Hay relaciones en las que abrazarse es más que suficiente y otras con las que una bofetada es suficiente para dejarlas pasar.

Por un segundo, piensa que amar es como la guerra, y como tal también tiene pasos a seguir si se desea vencer al contrincante.

Primero hay que amar una estrategia de campo de batalla llena de sabiduría, llena de ese conocimiento de la naturaleza humana que sale a flote en los momentos de confrontación, en las situaciones más difíciles y bajo presión.
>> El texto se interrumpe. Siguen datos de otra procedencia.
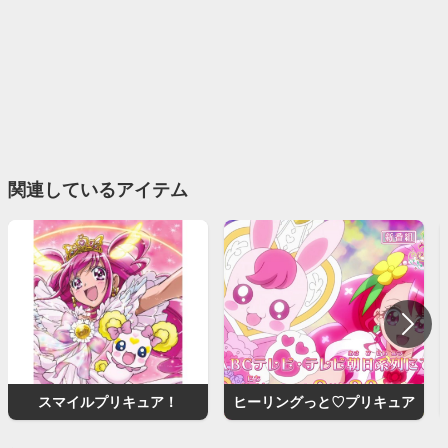
関連しているアイテム
スマイルプリキュア！
ヒーリングっと♡プリキュア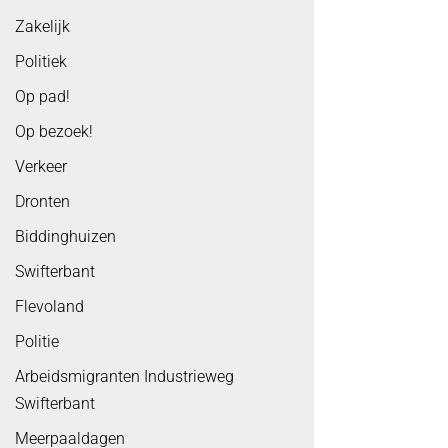
Zakelijk
Politiek
Op pad!
Op bezoek!
Verkeer
Dronten
Biddinghuizen
Swifterbant
Flevoland
Politie
Arbeidsmigranten Industrieweg
Swifterbant
Meerpaaldagen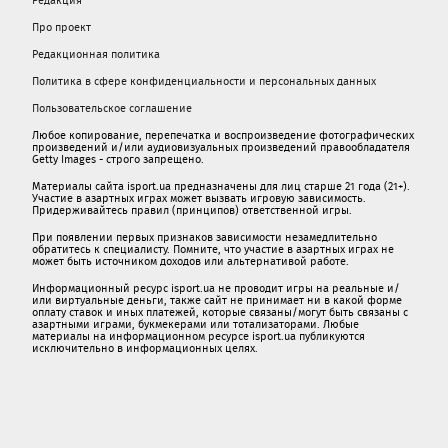
Про проект
Редакционная политика
Политика в сфере конфиденциальности и персональных данных
Пользовательское соглашение
Любое копирование, перепечатка и воспроизведение фотографических
произведений и/или аудиовизуальных произведений правообладателя
Getty Images - строго запрещено.
Материалы сайта isport.ua предназначены для лиц старше 21 года (21+).
Участие в азартных играх может вызвать игровую зависимость.
Придерживайтесь правил (принципов) ответственной игры.
При появлении первых признаков зависимости незамедлительно
обратитесь к специалисту. Помните, что участие в азартных играх не
может быть источником доходов или альтернативой работе.
Информационный ресурс isport.ua не проводит игры на реальные и/
или виртуальные деньги, также сайт не принимает ни в какой форме
oплaту ставок и иных платежей, которые связаны/могут быть связаны c
азартными игрaми, букмекерами или тотализаторами. Любые
материалы на информационном ресурсе isport.ua публикуютcя
исключительно в информационных целях.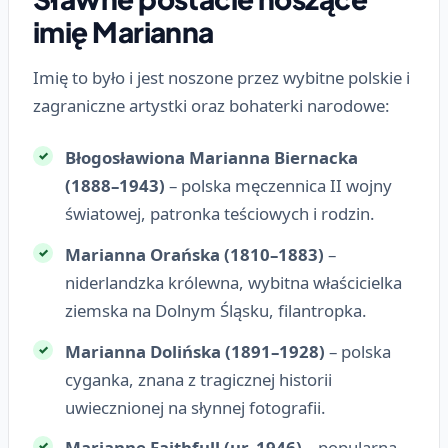
imię Marianna
Imię to było i jest noszone przez wybitne polskie i
zagraniczne artystki oraz bohaterki narodowe:
Błogosławiona Marianna Biernacka
(1888–1943)
– polska męczennica II wojny
światowej, patronka teściowych i rodzin.
Marianna Orańska (1810–1883)
–
niderlandzka królewna, wybitna właścicielka
ziemska na Dolnym Śląsku, filantropka.
Marianna Dolińska (1891–1928)
– polska
cyganka, znana z tragicznej historii
uwiecznionej na słynnej fotografii.
Marianne Faithfull (ur. 1946)
– popularna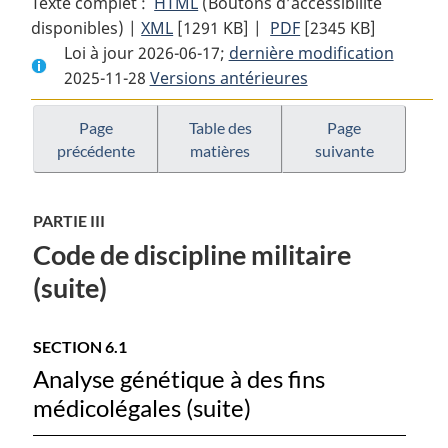
Texte complet :
HTML
Texte
(Boutons d’accessibilité
disponibles) |
XML
Texte
[1291 KB]
complet
|
PDF
Texte
[2345 KB]
Loi à jour 2026-06-17;
complet
:
dernière modification
complet
2025-11-28
Versions antérieures
:
Loi
:
Loi
sur
Loi
sur
la
sur
Page
Table des
Page
précédente
matières
suivante
la
défense
la
défense
nationale
défense
nationale
nationale
PARTIE III
Code de discipline militaire
(suite)
SECTION 6.1
Analyse génétique à des fins
médicolégales (suite)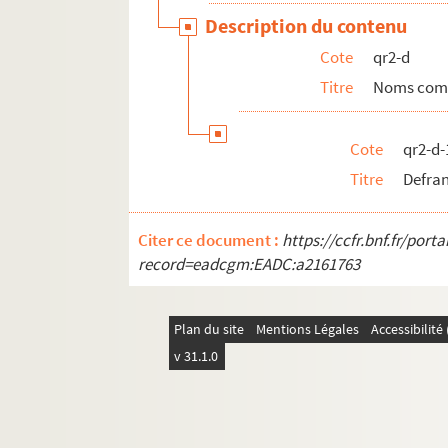
qr2-d-40. Des Rotours è Desrousseaux, 
Description du contenu
qr2-d-41. Desruelles
Cote
qr2-d
qr2-d-42. Deswarte (Victor)
Titre
Noms com
qr2-d-43. Detrez (abbé)
qr2-d-44. Dewatines
Cote
qr2-d-
qr2-d-45. D'Herbigny
Titre
Defran
qr2-d-46. Dobbelaer
Citer ce document :
https://ccfr.bnf.fr/por
qr2-d-47. Doby
record=eadcgm:EADC:a2161763
qr2-d-48. Donere
qr2-d-49. Dubois-Legentil
Plan du site
Mentions Légales
Accessibilit
qr2-d-50. Dubois (Pierre)
v 31.1.0
qr2-d-51. Dubrunfaut
qr2-d-52. Ducas
qr2-d-53. Duchambge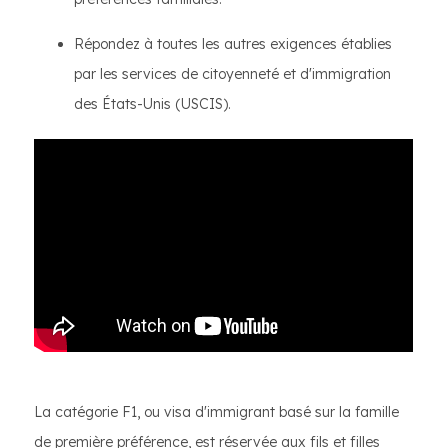
Répondez à toutes les autres exigences établies
par les services de citoyenneté et d'immigration
des États-Unis (USCIS).
La catégorie F1, ou visa d'immigrant basé sur la famille
de première préférence, est réservée aux fils et filles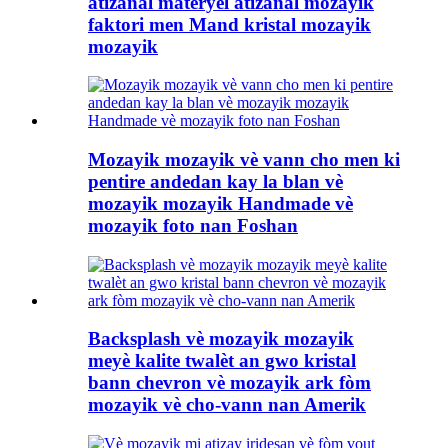
atizanal materyèl atizanal mozayik
faktori men Mand kristal mozayik
mozayik
Mozayik mozayik vè vann cho men ki
pentire andedan kay la blan vè
mozayik mozayik Handmade vè
mozayik foto nan Foshan
Backsplash vè mozayik mozayik
meyè kalite twalèt an gwo kristal
bann chevron vè mozayik ark fòm
mozayik vè cho-vann nan Amerik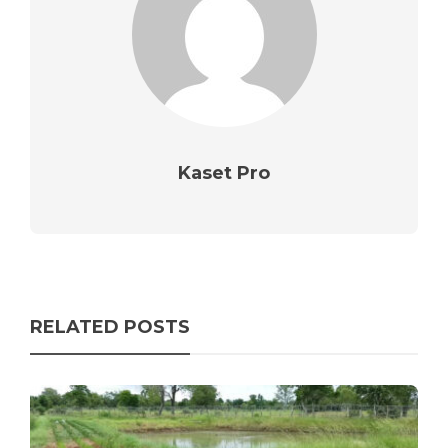
Kaset Pro
RELATED POSTS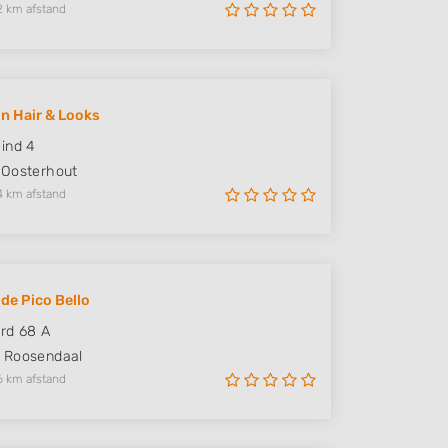
2 km afstand
n Hair & Looks
ind 4
Oosterhout
4 km afstand
e Pico Bello
rd 68 A
Roosendaal
6 km afstand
En esencia, entonces, en el amor y la guerra lo primero que hay que hacer es posicionarnos en un lugar privilegiado, asegurar la victoria. Sin embargo, hay que advertir, querido lector que la guerra es un engaño. La contienda, es decir, amar, implica en todo momento una percepción y la apariencia de lo que se percibe. Es decir qué vemos y aparentar que vemos eso que desean hacernos ver.

Por último lo más importante, además de la velocidad y la agilidad con la que se puede adaptar ante los cambios del terreno en el campo de batalla, es la integridad y prudencia para enfrentar los riesgos.

Por un segundo piensa en el amor como un campo de batalla, en el amor como una guerra, soldados de una guerra sin tregua.